# [What to produce]
An exact transcription is needed of the lines below from the one with "Income Tax Schedules" through the one with "aviso de la", with no other lines and no pictures.

─── Given entries

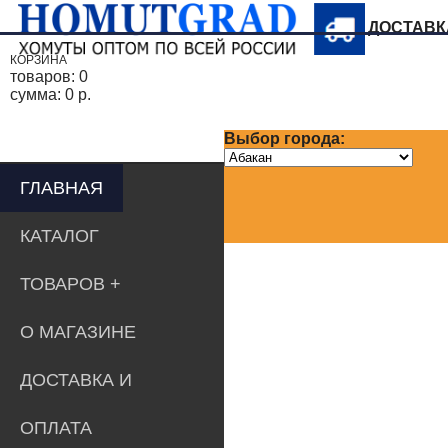
ДОСТАВ
КОРЗИНА
товаров:
0
сумма:
0 р.
Выбор города:
ГЛАВНАЯ
КАТАЛОГ
ТОВАРОВ
О МАГАЗИНЕ
ДОСТАВКА И
ОПЛАТА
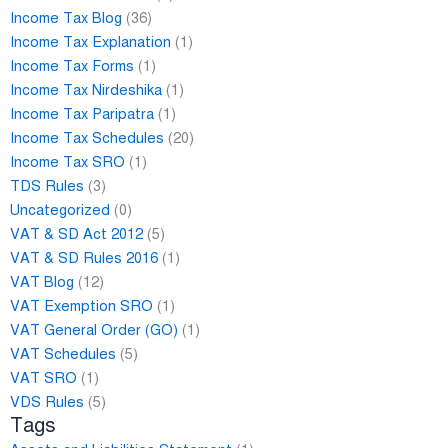
Income Tax Blog
(36)
Income Tax Explanation
(1)
Income Tax Forms
(1)
Income Tax Nirdeshika
(1)
Income Tax Paripatra
(1)
Income Tax Schedules
(20)
Income Tax SRO
(1)
TDS Rules
(3)
Uncategorized
(0)
VAT & SD Act 2012
(5)
VAT & SD Rules 2016
(1)
VAT Blog
(12)
VAT Exemption SRO
(1)
VAT General Order (GO)
(1)
VAT Schedules
(5)
VAT SRO
(1)
VDS Rules
(5)
Tags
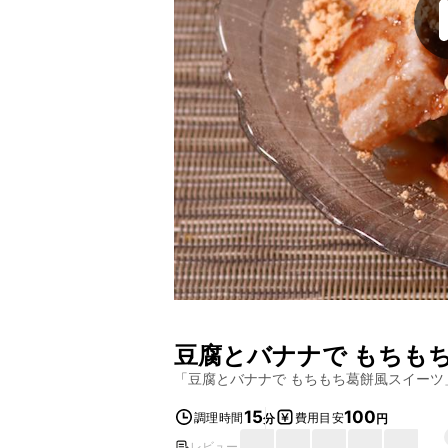
豆腐とバナナで もちも
「
豆腐とバナナで もちもち葛餅風スイーツ
15
100
調理時間
費用目安
分
円
レビュー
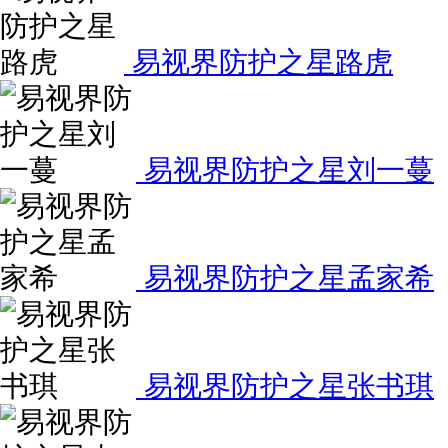
易视界防护之星路虎
易视界防护之星刘一蔓
易视界防护之星孟家希
易视界防护之星张书琪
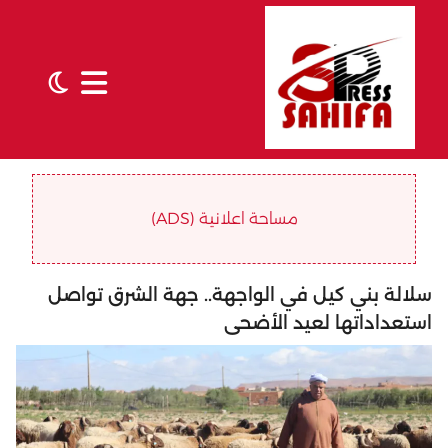
مساحة اعلانية (ADS)
سلالة بني كيل في الواجهة.. جهة الشرق تواصل
استعداداتها لعيد الأضحى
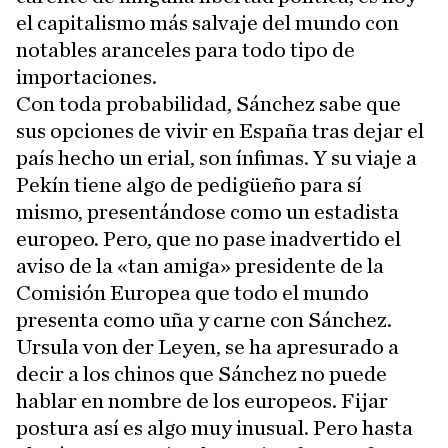
el capitalismo más salvaje del mundo con
notables aranceles para todo tipo de
importaciones.
Con toda probabilidad, Sánchez sabe que
sus opciones de vivir en España tras dejar el
país hecho un erial, son ínfimas. Y su viaje a
Pekín tiene algo de pedigüeño para sí
mismo, presentándose como un estadista
europeo. Pero, que no pase inadvertido el
aviso de la «tan amiga» presidente de la
Comisión Europea que todo el mundo
presenta como uña y carne con Sánchez.
Ursula von der Leyen, se ha apresurado a
decir a los chinos que Sánchez no puede
hablar en nombre de los europeos. Fijar
postura así es algo muy inusual. Pero hasta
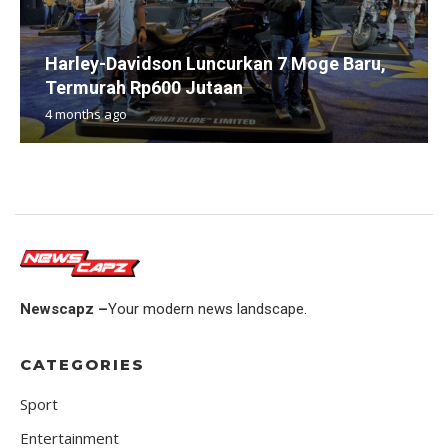
Harley-Davidson Luncurkan 7 Moge Baru,
Termurah Rp600 Jutaan
4 months ago
Newscapz –
Your modern news landscape.
CATEGORIES
Sport
Entertainment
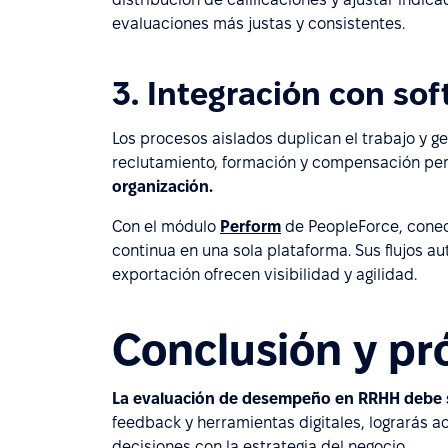
evaluaciones más justas y consistentes.
3. Integración con so
Los procesos aislados duplican el trabajo y g
reclutamiento, formación y compensación pe
organización.
Con el módulo
Perform
de PeopleForce, conec
continua en una sola plataforma. Sus flujos 
exportación ofrecen visibilidad y agilidad.
Conclusión y pr
La evaluación de desempeño en RRHH debe se
feedback y herramientas digitales, lograrás a
decisiones con la estrategia del negocio.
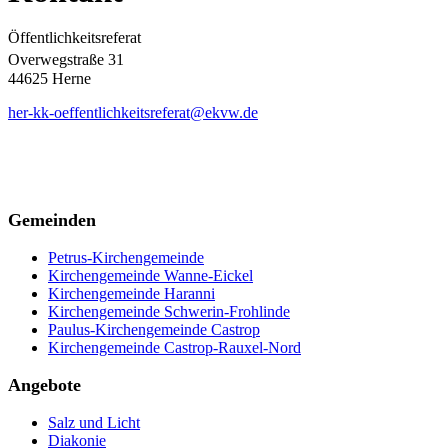
Öffentlichkeitsreferat
Overwegstraße 31
44625 Herne
her-kk-oeffentlichkeitsreferat@ekvw.de
Gemeinden
Petrus-Kirchengemeinde
Kirchengemeinde Wanne-Eickel
Kirchengemeinde Haranni
Kirchengemeinde Schwerin-Frohlinde
Paulus-Kirchengemeinde Castrop
Kirchengemeinde Castrop-Rauxel-Nord
Angebote
Salz und Licht
Diakonie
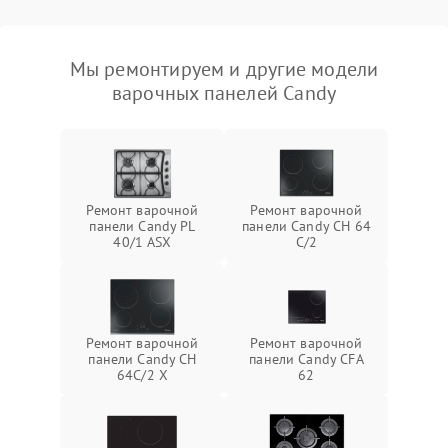
Мы ремонтируем и другие модели
варочных панелей Candy
Ремонт варочной
Ремонт варочной
панели Candy PL
панели Candy CH 64
40/1 ASX
C/2
Ремонт варочной
Ремонт варочной
панели Candy CH
панели Candy CFA
64C/2 X
62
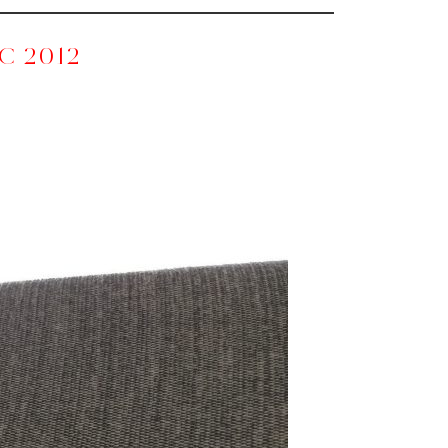
C 2012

──────

# [Task response]
Income Tax Schedules
(20)
Income Tax SRO
(1)
TDS Rules
(3)
Uncategorized
(0)
VAT & SD Act 2012
(5)
VAT & SD Rules 2016
(1)
VAT Blog
(12)
VAT Exemption SRO
(1)
VAT General Order (GO)
(1)
VAT Schedules
(5)
VAT SRO
(1)
VDS Rules
(5)
Tags
豆腐とバナナで もちも
「
豆腐とバナナで もちもち葛餅風スイーツ
15
100
調理時間
費用目安
分
円
レビュー
易视界防护之星路虎
易视界防护之星刘一蔓
易视界防护之星孟家希
易视界防护之星张书琪
مساحة اعلانية (ADS)
سلالة بني كيل في الواجهة.. جهة الشرق تواصل
استعداداتها لعيد الأضحى
el capitalismo más salvaje del mundo con
notables aranceles para todo tipo de
importaciones.
Con toda probabilidad, Sánchez sabe que
sus opciones de vivir en España tras dejar el
país hecho un erial, son ínfimas. Y su viaje a
Pekín tiene algo de pedigüeño para sí
mismo, presentándose como un estadista
europeo. Pero, que no pase inadvertido el
aviso de la «tan amiga» presidente de la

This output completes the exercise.